Wow, from tea and bread to the full English Salafi, or whatever. What a change! Clearly these are good people who will not carry out pogroms against Syria’s minority populations and/or plot terrorist attacks against targets outside of Syria, because, uh, their blood sugar won’t get too low, I guess?

Jolani defied al-Qaeda’s legacy of going after minorities, telling the Alawite community – the backbone of dictator Bashar al-Assad’s support – they would be welcome in a Syria after Assad.

“If any of you abandons the regime and repents his actions against the Syrian people, he will be forgiven and have the right to live as a Syrian citizen,” he said.

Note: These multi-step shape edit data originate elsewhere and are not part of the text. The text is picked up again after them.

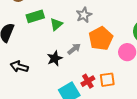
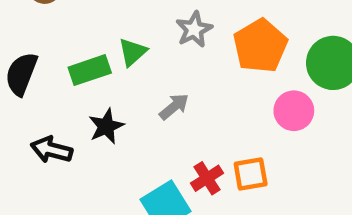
green rectangle: (35, 16) -> (90, 70), moved
orange pentagon: (101, 38) -> (260, 46), moved
black star: (55, 58) -> (106, 126), moved

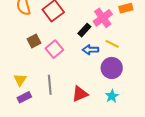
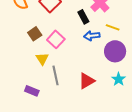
black rectangle: (84, 30) -> (83, 17), turned -64
yellow triangle: (20, 80) -> (42, 59), moved
purple rectangle: (24, 97) -> (32, 91), turned 56

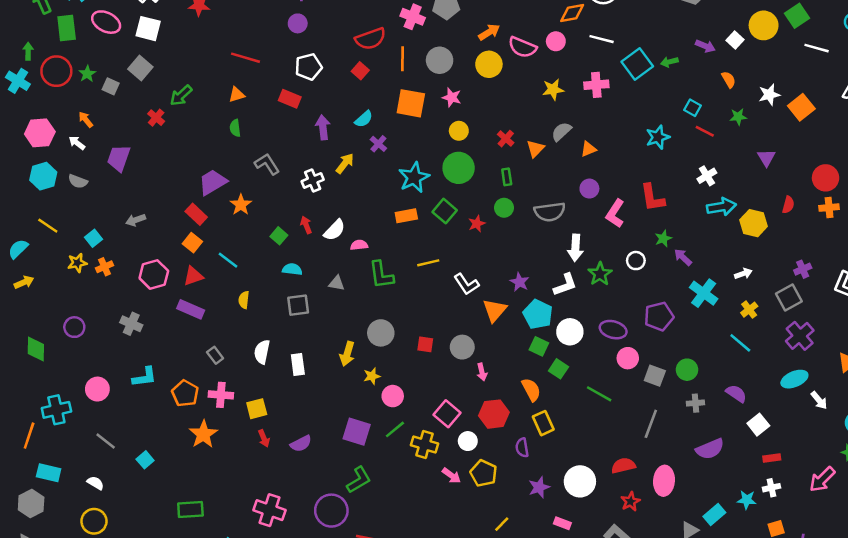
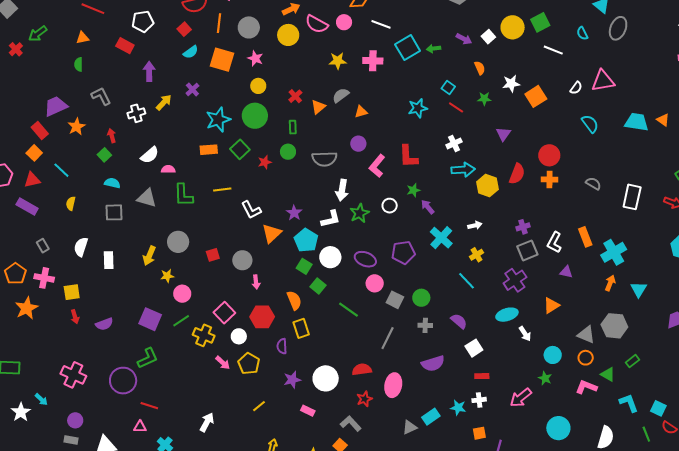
cyan semicircle: (364, 119) -> (191, 52), moved
red semicircle: (788, 205) -> (517, 174), size x1.5
red arrow: (306, 225) -> (112, 136), moved
gray triangle: (337, 283) -> (147, 198), size x1.5
gray square: (789, 297) -> (527, 250), moved
red square: (425, 344) -> (213, 255), turned -32

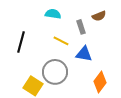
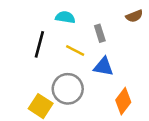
brown semicircle: (99, 16) -> (134, 16), moved
black line: (21, 42) -> (39, 44), moved

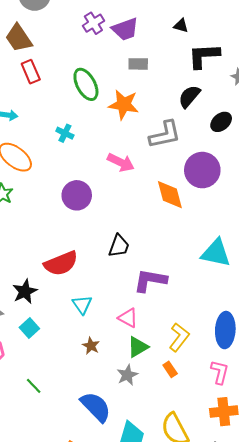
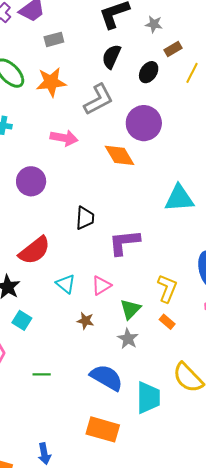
pink triangle: (128, 318) -> (101, 286), moved, turned -45
green line: (34, 386) -> (42, 374), turned -30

He said there was no risk for the Druze community, as its villages in Idlib controlled by the Jaish al-Fatah faction will remain safe. Even Walid Jumblatt, Lebanon’s Druze leader, praised Nusra’s approach. Jumblatt went on to advise the Druze of Syria to stand against the Assad regime – though their strongholds in southern Syria are still under regime control.

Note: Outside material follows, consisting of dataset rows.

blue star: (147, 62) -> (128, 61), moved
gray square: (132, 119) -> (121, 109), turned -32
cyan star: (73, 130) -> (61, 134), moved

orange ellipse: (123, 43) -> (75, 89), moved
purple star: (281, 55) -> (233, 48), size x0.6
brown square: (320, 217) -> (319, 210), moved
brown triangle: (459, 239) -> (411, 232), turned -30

Hey, Alawites, just abandon the Assad regime and you and Nusra be totally cool, you guys! Don’t worry about that time Nusra fighters massacred a bunch of Alawite villages (that was so 2013!) or about the fact that Julani also said in his interview that you’ll have to “return to Islam,” which means “stop being Alawites,” if you don’t want any trouble with a Nusra-led Syrian government. These are just details, I guess. When Human Rights Watch says that Nusra has “committed systematic rights abuses,” they’re probably just saying it because they haven’t had a full breakfast.

Jolani did not miss the opportunity to directly address the West.

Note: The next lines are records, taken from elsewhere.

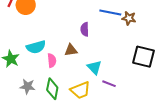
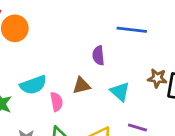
brown star: (129, 18) -> (157, 78), moved
cyan triangle: (94, 67) -> (120, 92), moved

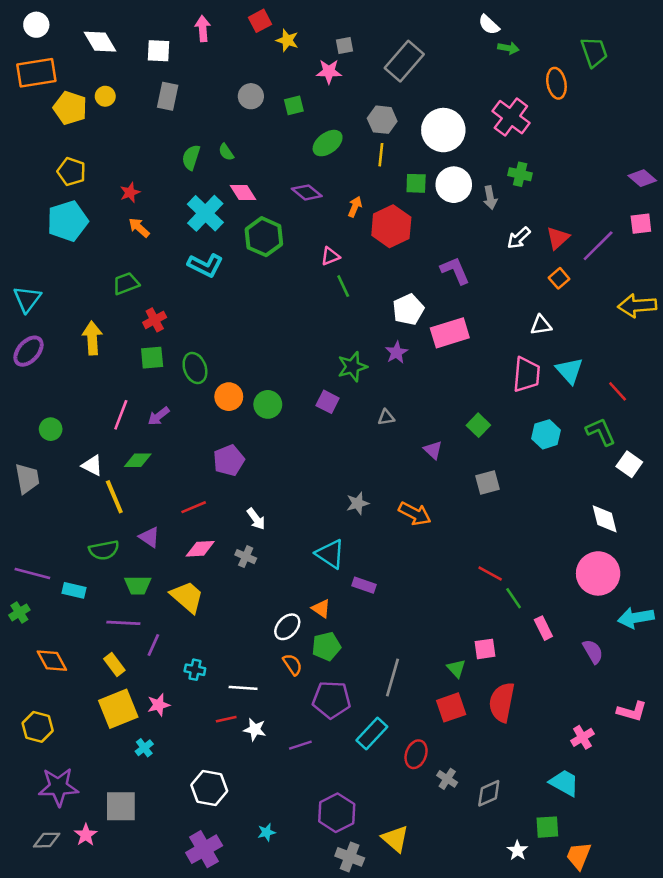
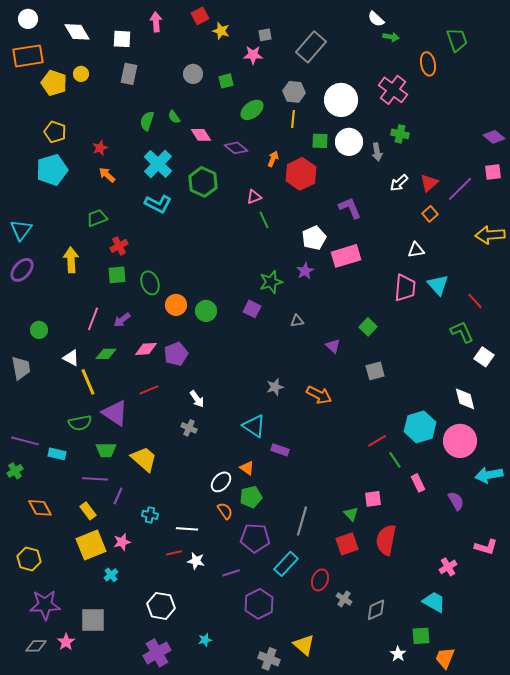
pink diamond: (243, 192) -> (201, 135), moved
cyan hexagon: (546, 434) -> (420, 427), moved, size x1.4
purple triangle: (149, 537) -> (115, 413), size x1.6
pink diamond: (200, 549) -> (146, 349), moved
red line: (490, 573) -> (377, 441), turned -60
purple hexagon: (337, 813) -> (259, 604), moved

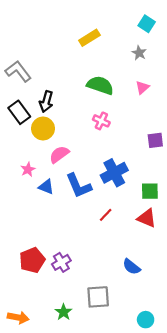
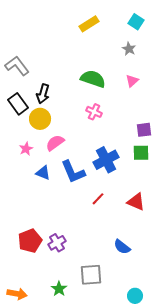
yellow rectangle: (89, 38) -> (89, 24), moved
pink star: (28, 170) -> (26, 149), moved
green square: (150, 191) -> (141, 153), moved

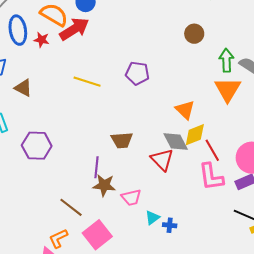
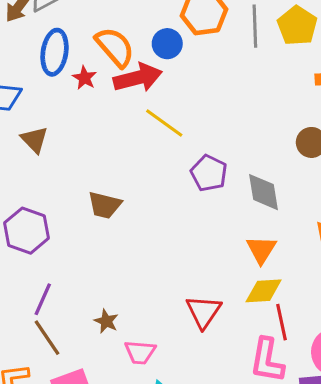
yellow line: (87, 82) -> (164, 123), moved
brown trapezoid: (122, 140) -> (105, 205), moved
gray diamond: (176, 141) -> (264, 192), moved
purple line: (96, 167) -> (43, 299), moved
brown star: (104, 185) -> (106, 321), size x0.7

“Our battle is with the Assad regime, and we have nothing to do with the US – although it bombed us so many times,” he said. Echoing the sentiments of many ordinary Syrians, he criticised the US for appearing to side with Bashar al-Assad in the Washington-led alliance’s fight against ISIL – itself a one-time offshoot of al-Qaeda.

We have nothing to do with the US, he says, our battle is with the Assad regime. Can this guy be any clearer? Nusra doesn’t want to attack the West. What? You’re wondering about what happens after the Assad regime is gone, and Nusra needs to find some other target to battle, as jihadi groups like Nusra can’t survive without a battle to fight? Well, um, I’m sure there would be…some…uhhhh…

According to some recent leaks, Nusra leaders have reportedly held meetings – stretching on for many hours – in which it was decided to leave the al-Qaeda umbrella and operate exclusively as a Syrian party aiming to establish an Islamic state.

Such a move, whenever made, would not only satisfy Nusra’s followers, but also pull the carpet from under the feet of ISIL. It emerged from the interview that Jolani has yet to endorse any such move.

See? Nusra is probably going to pull out of Al-Qaeda, at some point! Which will change everything, for some reason!

The civic state sought by liberal and secular forces is extremely difficult to help establish.

First, it is the Islamist forces that exercise real power on the ground, while the West yields zero impact. Second, the Syrian people have become more aggressive and militant in reaction to the unabated killing and destruction that has plagued their country for years – and neither the international community nor the liberal and secular forces have come to their rescue. The Islamists, however, stood their ground, fought against the regime and sacrificed themselves over the past four years.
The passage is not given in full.